Take in mind this reasoning might be different as anonymity for a router is not valid here for me:
https://www.whonix.org/wiki/Network_Time_Synchronization#NTP
I was just wondering if there was like sdwdate for OpenWrt or some kind of time sync that does authentication?
An inaccurate clock can lead to Broken internet connectivity (expired certs) and Time Attacks
It contradicts proposed whonics intentionally-skewed clock.
You can use chrony-nts for authenticated time.
+1 for chrony-nts
Uninstall/disable ntpd and just use chrony-nts. Keep in mind that you can not mix and match NTS vs. non-NTS NTP servers. It's all or nothing.
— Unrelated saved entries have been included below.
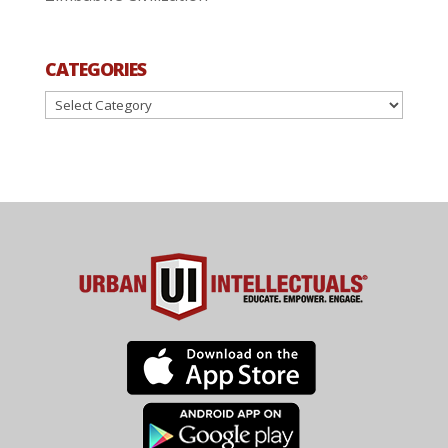
CATEGORIES
Categories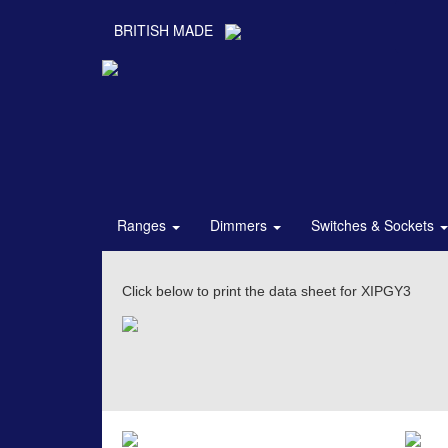
BRITISH MADE
Ranges
Dimmers
Switches & Sockets
Click below to print the data sheet for XIPGY3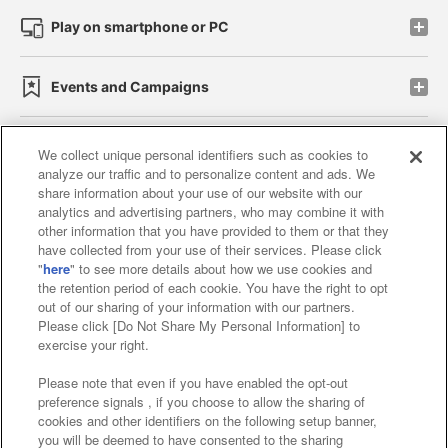
Play on smartphone or PC
Events and Campaigns
We collect unique personal identifiers such as cookies to
analyze our traffic and to personalize content and ads. We
Affiliate
Sustainability
site policy
privacy policy
share information about your use of our website with our
analytics and advertising partners, who may combine it with
Web accessibility policy and verification results
other information that you have provided to them or that they
have collected from your use of their services. Please click
Together with our business partners
"
here
" to see more details about how we use cookies and
the retention period of each cookie. You have the right to opt
About the provision of food
out of our sharing of your information with our partners.
Please click [Do Not Share My Personal Information] to
Customer Harassment Response Policy
exercise your right.
Frequently Asked Questions / Inquiries
Please note that even if you have enabled the opt-out
preference signals , if you choose to allow the sharing of
cookies and other identifiers on the following setup banner,
you will be deemed to have consented to the sharing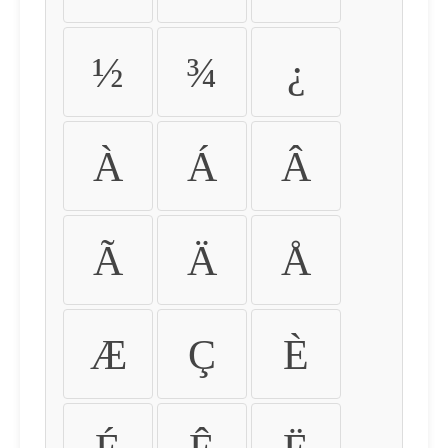
½
¾
¿
À
Á
Â
Ã
Ä
Å
Æ
Ç
È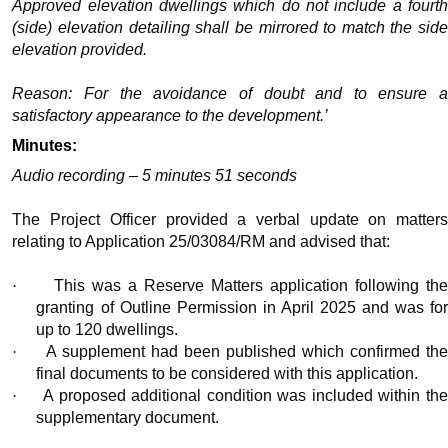
Approved elevation dwellings which do not include a fourth
(side) elevation detailing shall be mirrored to match the side
elevation provided.
Reason: For the avoidance of doubt and to ensure a
satisfactory appearance to the development.’
Minutes:
Audio recording – 5 minutes 51 seconds
The Project Officer provided a verbal update on matters
relating to Application 25/03084/RM and advised that:
·
This was a Reserve Matters application following th
granting of Outline Permission in April 2025 and was for
up to 120 dwellings.
·
A supplement had been published which confirmed th
final documents to be considered with this application.
·
A proposed additional condition was included within th
supplementary document.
Makes sense if you think about it.
For a bootstrap list of NTS servers, go here: https://github.com/jauderho/nts-servers
Is it possible to use chrony-nts for the client to get the time and still use the ntp server to provide time for the LAN devices?
Interesting question, answer is in chrony documentation.
Cannot spoon feed entire internet to you.
Btw it is not valid to your specs, it stubbornly sends out local time.